#### [What you are asked to do]
Below are records; the lines starting at the one with "Varje inställning är" and ending at the one with "nali di vendita dei biglietti Tori" must be reproduced exactly, both included. Pictures must not appear.

#### [Given data]
+===+

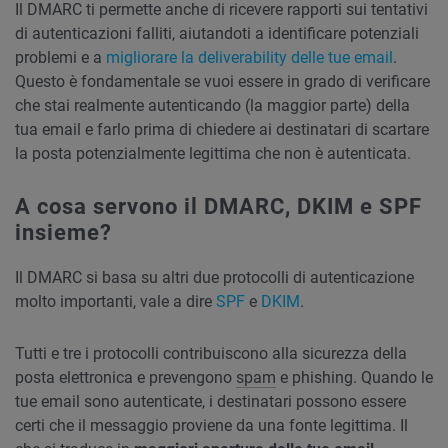
Il DMARC ti permette anche di ricevere rapporti sui tentativi
di autenticazioni falliti, aiutandoti a identificare potenziali
problemi e a
migliorare la deliverability delle tue email
.
Questo è fondamentale se vuoi essere in grado di verificare
che stai realmente autenticando (la maggior parte) della
tua email e farlo prima di chiedere ai destinatari di scartare
la posta potenzialmente legittima che non è autenticata.
A cosa servono il DMARC, DKIM e SPF
insieme?
Il DMARC si basa su altri due protocolli di autenticazione
molto importanti, vale a dire
SPF
e
DKIM
.
Tutti e tre i protocolli contribuiscono alla sicurezza della
posta elettronica e prevengono
spam
e phishing. Quando le
tue email sono autenticate, i destinatari possono essere
certi che il messaggio proviene da una fonte legittima. Il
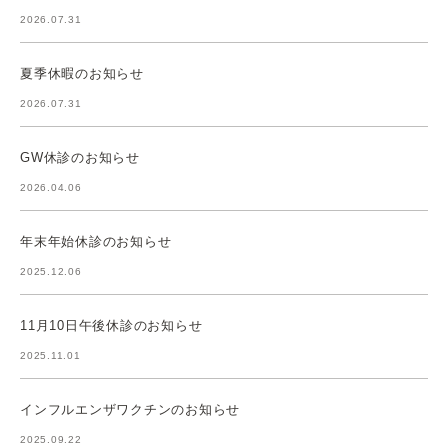
2026.07.31
夏季休暇のお知らせ
2026.07.31
GW休診のお知らせ
2026.04.06
年末年始休診のお知らせ
2025.12.06
11月10日午後休診のお知らせ
2025.11.01
インフルエンザワクチンのお知らせ
2025.09.22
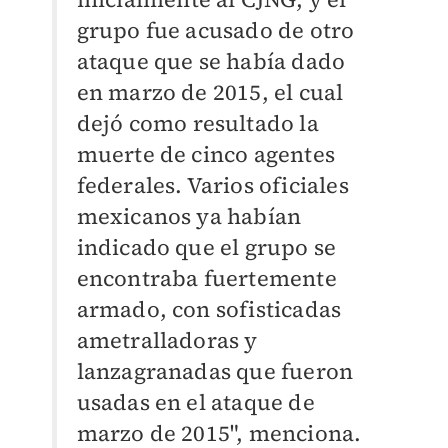
grupo fue acusado de otro
ataque que se había dado
en marzo de 2015, el cual
dejó como resultado la
muerte de cinco agentes
federales. Varios oficiales
mexicanos ya habían
indicado que el grupo se
encontraba fuertemente
armado, con sofisticadas
ametralladoras y
lanzagranadas que fueron
usadas en el ataque de
marzo de 2015", menciona.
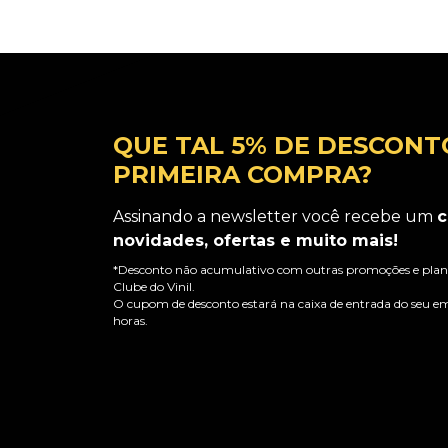
QUE TAL 5% DE DESCONT
PRIMEIRA COMPRA?
Assinando a newsletter você recebe um
c
novidades, ofertas e muito mais!
*Desconto não acumulativo com outras promoções e plano
Clube do Vinil.
O cupom de desconto estará na caixa de entrada do seu em
horas.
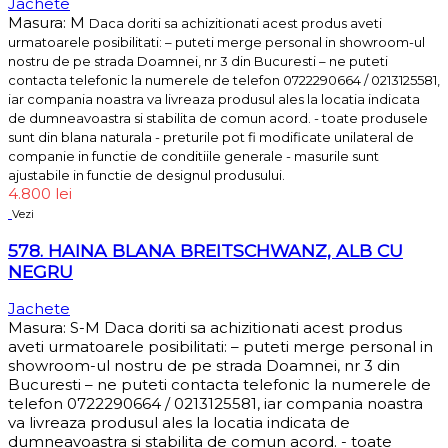
Jachete
Masura: M
Daca doriti sa achizitionati acest produs aveti
urmatoarele posibilitati: – puteti merge personal in showroom-ul
nostru de pe strada Doamnei, nr 3 din Bucuresti – ne puteti
contacta telefonic la numerele de telefon 0722290664 / 0213125581,
iar compania noastra va livreaza produsul ales la locatia indicata
de dumneavoastra si stabilita de comun acord. - toate produsele
sunt din blana naturala - preturile pot fi modificate unilateral de
companie in functie de conditiile generale - masurile sunt
ajustabile in functie de designul produsului.
4.800
lei
Vezi
578. HAINA BLANA BREITSCHWANZ, ALB CU
NEGRU
Jachete
Masura: S-M Daca doriti sa achizitionati acest produs
aveti urmatoarele posibilitati: – puteti merge personal in
showroom-ul nostru de pe strada Doamnei, nr 3 din
Bucuresti – ne puteti contacta telefonic la numerele de
telefon 0722290664 / 0213125581, iar compania noastra
va livreaza produsul ales la locatia indicata de
dumneavoastra si stabilita de comun acord. - toate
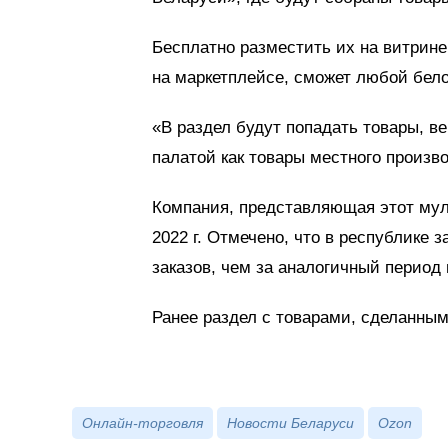
Бесплатно разместить их на витрине
на маркетплейсе, сможет любой бел
«В раздел будут попадать товары, 
палатой как товары местного произв
Компания, представляющая этот мул
2022 г. Отмечено, что в республике з
заказов, чем за аналогичный период 
Ранее раздел с товарами, сделанными
Онлайн-торговля
Новости Беларуси
Ozon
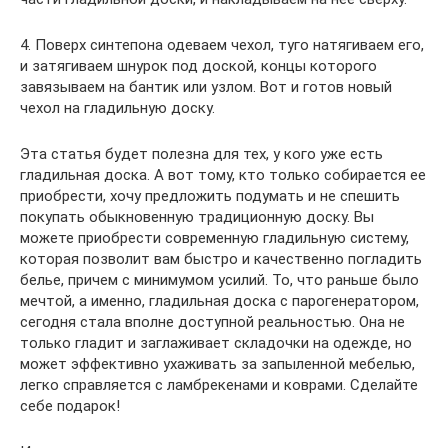
4. Поверх синтепона одеваем чехол, туго натягиваем его,
и затягиваем шнурок под доской, концы которого
завязываем на бантик или узлом. Вот и готов новый
чехол на гладильную доску.
Эта статья будет полезна для тех, у кого уже есть
гладильная доска. А вот тому, кто только собирается ее
приобрести, хочу предложить подумать и не спешить
покупать обыкновенную традиционную доску. Вы
можете приобрести современную гладильную систему,
которая позволит вам быстро и качественно погладить
белье, причем с минимумом усилий. То, что раньше было
мечтой, а именно, гладильная доска с парогенератором,
сегодня стала вполне доступной реальностью. Она не
только гладит и заглаживает складочки на одежде, но
может эффективно ухаживать за запыленной мебелью,
легко справляется с ламбрекенами и коврами. Сделайте
себе подарок!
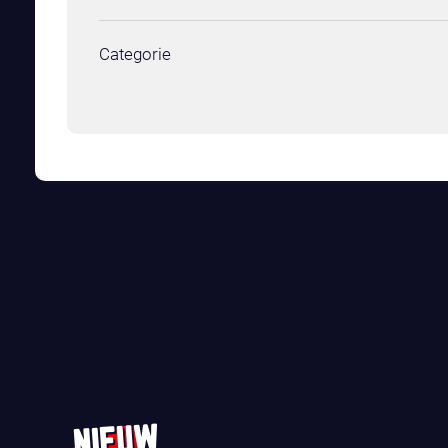
Categorie
NIEUW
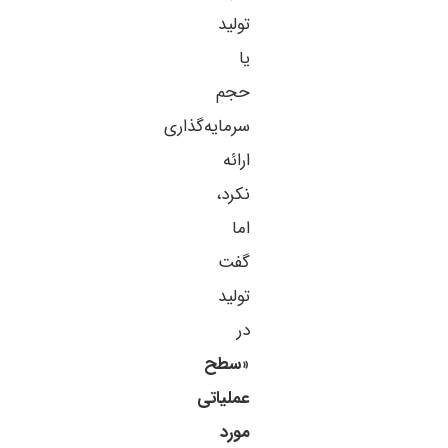
تولید
یا
حجم
سرمایه‌گذاری
ارائه
نکرد،
اما
گفت
تولید
در
«
سطح
عملیاتی
مورد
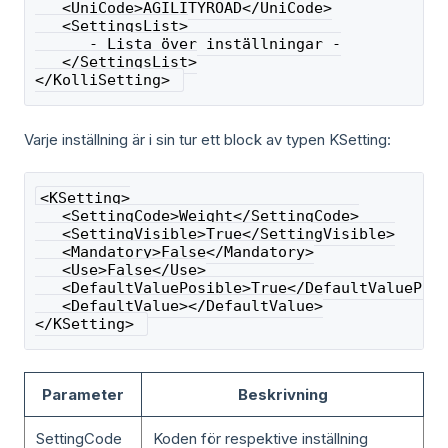
   <UniCode>AGILITYROAD</UniCode>
   <SettingsList>
      - Lista över inställningar -
   </SettingsList>
</KolliSetting> 
Varje inställning är i sin tur ett block av typen KSetting:
<KSetting>
   <SettingCode>Weight</SettingCode>
   <SettingVisible>True</SettingVisible>
   <Mandatory>False</Mandatory>
   <Use>False</Use>
   <DefaultValuePosible>True</DefaultValuePos
   <DefaultValue></DefaultValue>
</KSetting> 
Parameter
Beskrivning
SettingCode
Koden för respektive inställning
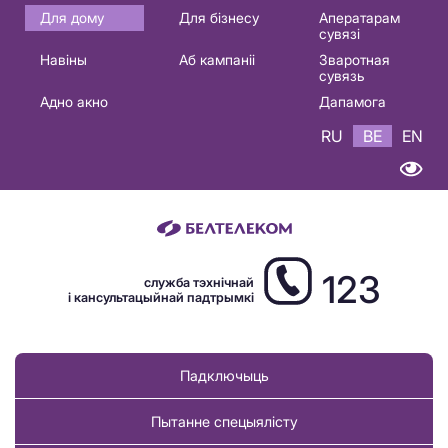
Основная
Для дому
Для бізнесу
Аператарам
сувязі
навигация
Навіны
Аб кампаніі
Зваротная
BE
сувязь
Адно акно
Дапамога
RU
BE
EN
123
служба тэхнічнай
і кансультацыйнай падтрымкі
Падключыць
Пытанне спецыялісту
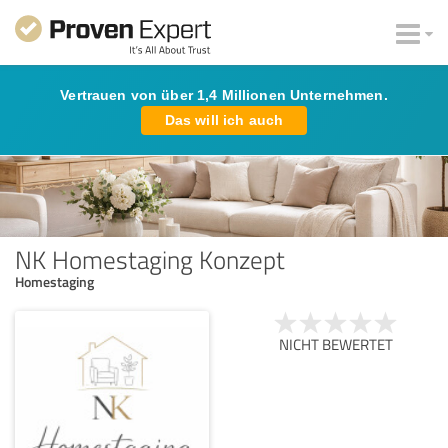
Vertrauen von über 1,4 Millionen Unternehmen.
Das will ich auch
NK Homestaging Konzept
Homestaging
NICHT BEWERTET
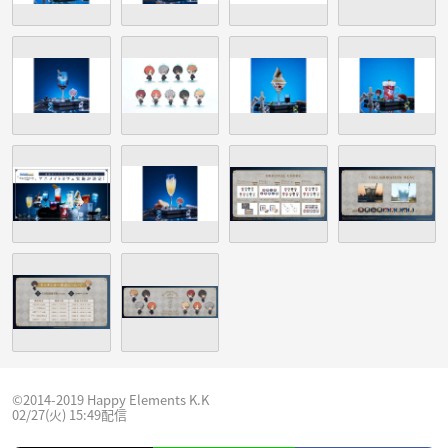
©2014-2019 Happy Elements K.K
02/27(火) 15:49配信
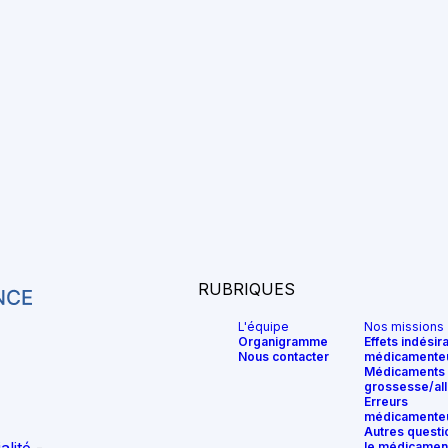
RUBRIQUES
L'équipe
Nos missions
Organigramme
Effets indésir
Nous contacter
médicamente
Médicaments 
grossesse/all
Erreurs
médicamente
Autres questi
le médicamen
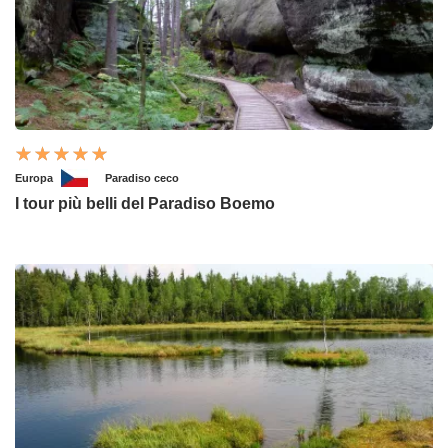
Europa
Paradiso ceco
I tour più belli del Paradiso Boemo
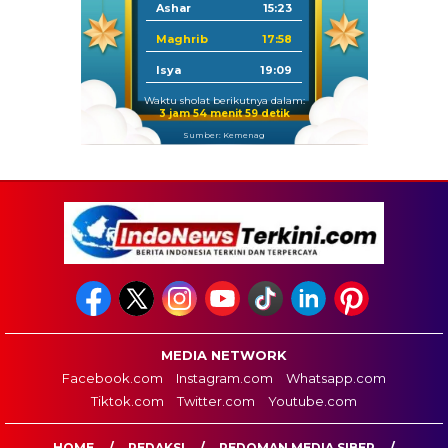
Ashar
15:23
Maghrib
17:58
Isya
19:09
Waktu sholat berikutnya dalam:
3 jam 54 menit 58 detik
Sumber: Kemenag
MEDIA NETWORK
Facebook.com
Instagram.com
Whatsapp.com
Tiktok.com
Twitter.com
Youtube.com
HOME
REDAKSI
PEDOMAN MEDIA SIBER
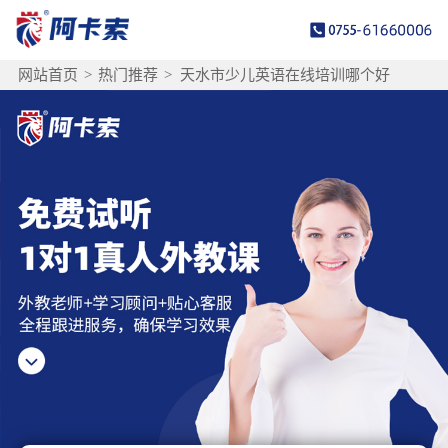
网站首页
>
热门推荐
>
天水市少儿英语在线培训哪个好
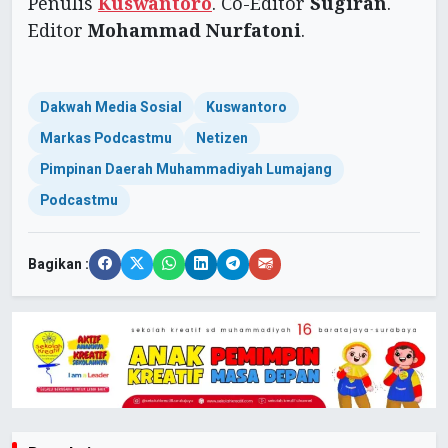
Penulis
Kuswantoro
. Co-Editor
Sugiran
.
Editor
Mohammad Nurfatoni
.
Dakwah Media Sosial
Kuswantoro
Markas Podcastmu
Netizen
Pimpinan Daerah Muhammadiyah Lumajang
Podcastmu
Bagikan :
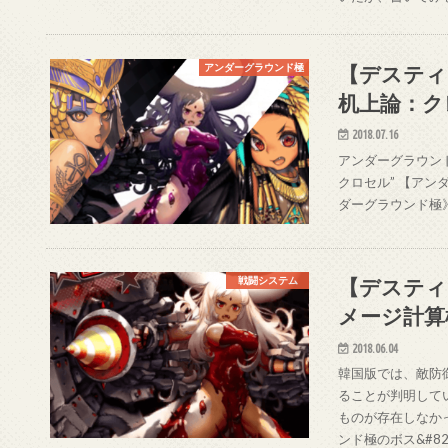
【デスティ
アンダーグラウンド極
机上論：ク
2018.07.16
アンダーグラウン
クロセル” 【アン
ダーグラウンド極
【デスティ
戦闘システム
メージ計算
2018.06.04
韓国版では、敵防
ることが判明して
ものが存在しなか
ンド極のボス&#82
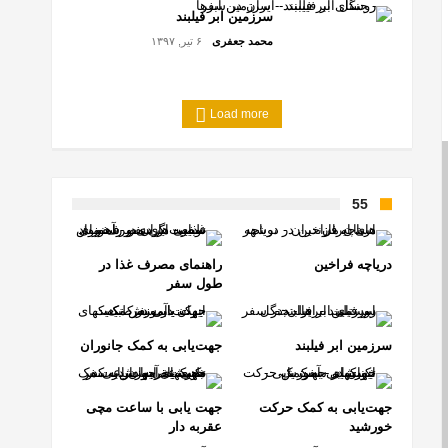
سرزمین ابر فیلبند
محمد جعفری
۶ تیر, ۱۳۹۷
Load more
55
دریاچه فراخین
راهنمای مصرف غذا در
طول سفر
سرزمین ابر فیلبند
جهت‌یابی به کمک جانوران
جهت‌یابی به کمک حرکت
جهت یابی با ساعت مچی
خورشید
عقربه دار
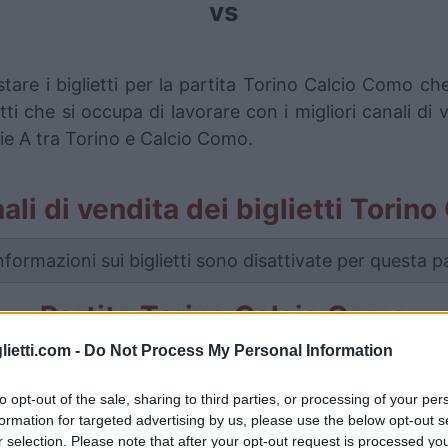
vs
tare i biglietti per la partita Torino Calcio Como 
i che si occupa di lavorare con i migliori canali di 
rie A tra Torino e Calcio Como.
nali di vendita dei biglietti Tori
nformazioni sui biglietti sono disattivate per questa pa
Partite Torino Calcio Como
lietti.com -
Do Not Process My Personal Information
lcio Como
1-0
to opt-out of the sale, sharing to third parties, or processing of your per
formation for targeted advertising by us, please use the below opt-out s
Torino
1-0
r selection. Please note that after your opt-out request is processed y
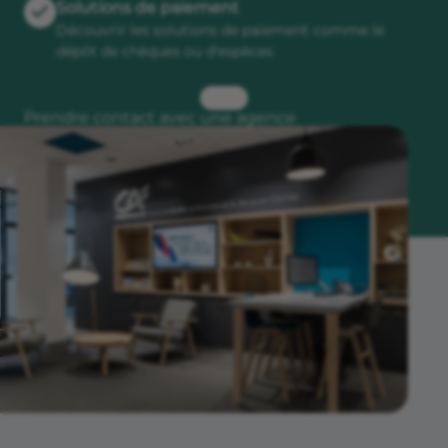
Solutions de paiement
Découvrir les solutions de paiement comme le
dépôt de chèques ou d'espèces
Prendre contact avec une agence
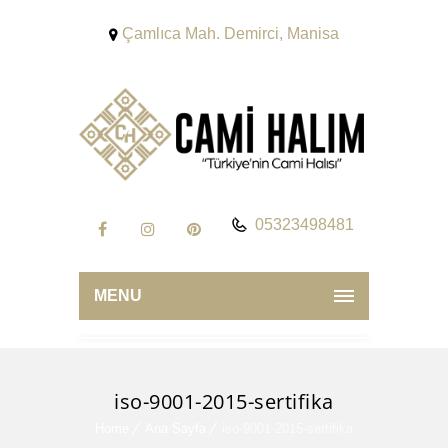
Çamlıca Mah. Demirci, Manisa
05323498481
MENU
iso-9001-2015-sertifika
Home
Ana Sayfa
iso-9001-2015-sertifika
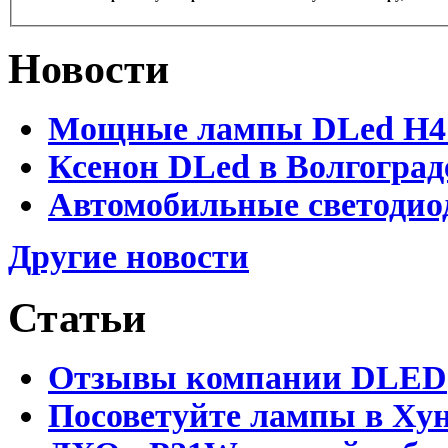
Новости
Мощные лампы DLed H4 и
Ксенон DLed в Волгоград
Автомобильные светодио
Другие новости
Статьи
Отзывы компании DLED
Посоветуйте лампы в Хун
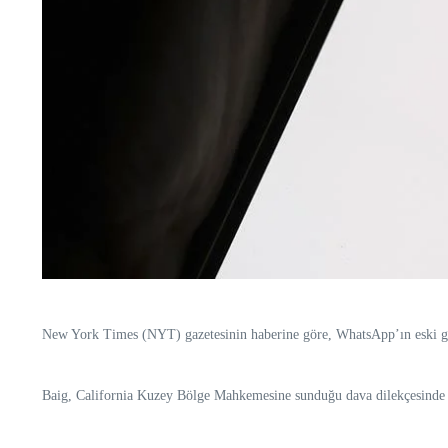
New York Times (NYT) gazetesinin haberine göre, WhatsApp’ın eski güve
Baig, California Kuzey Bölge Mahkemesine sunduğu dava dilekçesinde şir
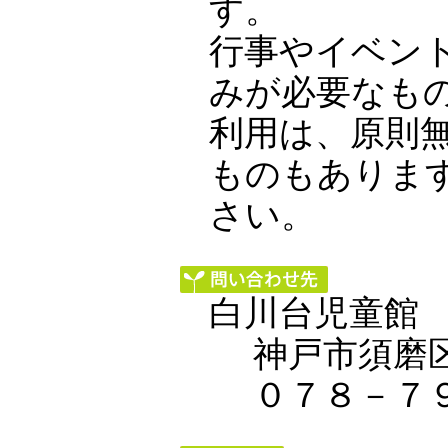
す。
行事やイベン
みが必要なも
利用は、原則
ものもありま
さい。
白川台児童館
神戸市須磨区
０７８－７９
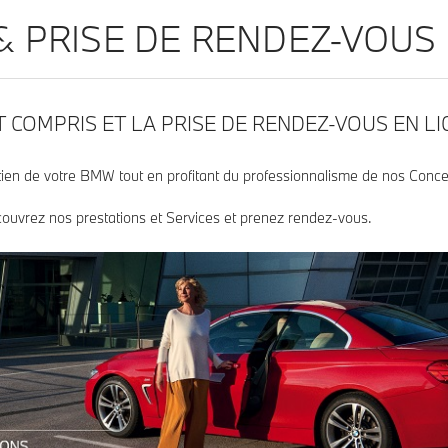
& PRISE DE RENDEZ-VOUS
 COMPRIS ET LA PRISE DE RENDEZ-VOUS EN LI
tretien de votre BMW tout en profitant du professionnalisme de nos Con
écouvrez nos prestations et Services et prenez rendez-vous.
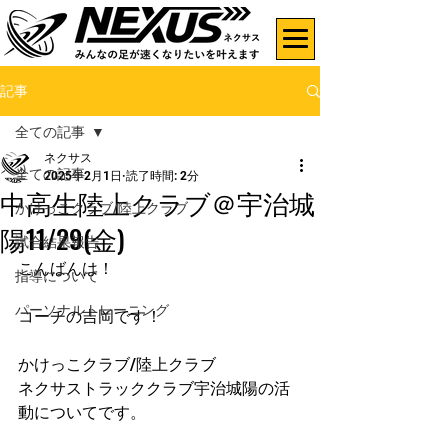
記事
全ての記事
ネクサス
全ての記事
2025年2月1日
読了時間: 2分
中高生陸上クラブ＠宇治城
かけっこクラブ/陸上クラブ
陽11/29(金)
試合結果報告
こんばんは！
指導について
パーソナルトレーニング
コーチの吉岡です！
かけっこクラブ/陸上クラブ
ネクサストラッククラブ宇治城陽の活
動についてです。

+===+

#### [Output below]
Varje inställning är i sin tur ett block av typen KSetting:
<KSetting>
   <SettingCode>Weight</SettingCode>
   <SettingVisible>True</SettingVisible>
   <Mandatory>False</Mandatory>
   <Use>False</Use>
   <DefaultValuePosible>True</DefaultValuePos
   <DefaultValue></DefaultValue>
</KSetting> 
Parameter
Beskrivning
SettingCode
Koden för respektive inställning
Основная
Для дому
Для бізнесу
Аператарам
сувязі
навигация
Навіны
Аб кампаніі
Зваротная
BE
сувязь
Адно акно
Дапамога
RU
BE
EN
123
служба тэхнічнай
і кансультацыйнай падтрымкі
Падключыць
Пытанне спецыялісту
Vertrauen von über 1,4 Millionen Unternehmen.
Das will ich auch
NK Homestaging Konzept
Homestaging
NICHT BEWERTET
©2014-2019 Happy Elements K.K
02/27(火) 15:49配信
RUBRIQUES
L'équipe
Nos missions
Organigramme
Effets indésir
Nous contacter
médicamente
Médicaments 
grossesse/all
Erreurs
médicamente
Autres questi
le médicamen
Europa
Paradiso ceco
I tour più belli del Paradiso Boemo
Ashar
15:23
Maghrib
17:58
Isya
19:09
Waktu sholat berikutnya dalam:
3 jam 54 menit 58 detik
Sumber: Kemenag
MEDIA NETWORK
Facebook.com
Instagram.com
Whatsapp.com
Tiktok.com
Twitter.com
Youtube.com
HOME
REDAKSI
PEDOMAN MEDIA SIBER
网站首页
>
热门推荐
>
天水市少儿英语在线培训哪个好
Penulis
Kuswantoro
. Co-Editor
Sugiran
.
Editor
Mohammad Nurfatoni
.
Dakwah Media Sosial
Kuswantoro
Markas Podcastmu
Netizen
Pimpinan Daerah Muhammadiyah Lumajang
Podcastmu
Bagikan :
【デスティ
アンダーグラウンド極
机上論：ク
2018.07.16
アンダーグラウン
クロセル” 【アン
ダーグラウンド極
【デスティ
戦闘システム
メージ計算
2018.06.04
韓国版では、敵防
ることが判明して
ものが存在しなか
ンド極のボス&#82
سرزمین ابر فیلبند
محمد جعفری
۶ تیر, ۱۳۹۷
Load more
55
دریاچه فراخین
راهنمای مصرف غذا در
طول سفر
سرزمین ابر فیلبند
جهت‌یابی به کمک جانوران
جهت‌یابی به کمک حرکت
جهت یابی با ساعت مچی
خورشید
عقربه دار
vs
tare i biglietti per la partita Torino Calcio Como 
i che si occupa di lavorare con i migliori canali di 
rie A tra Torino e Calcio Como.
nali di vendita dei biglietti Tori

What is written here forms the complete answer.